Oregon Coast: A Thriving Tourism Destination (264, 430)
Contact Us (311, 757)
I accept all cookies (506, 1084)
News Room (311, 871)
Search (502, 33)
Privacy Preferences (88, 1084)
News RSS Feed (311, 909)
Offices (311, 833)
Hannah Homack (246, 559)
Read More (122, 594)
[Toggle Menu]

- - -

### Task instructions
Exact copies of all the entries above are required.

### Solution for this task
Oregon Coast: A Thriving Tourism Destination (264, 430)
Contact Us (311, 757)
I accept all cookies (506, 1084)
News Room (311, 871)
Search (502, 33)
Privacy Preferences (88, 1084)
News RSS Feed (311, 909)
Offices (311, 833)
Hannah Homack (246, 559)
Read More (122, 594)
[Toggle Menu]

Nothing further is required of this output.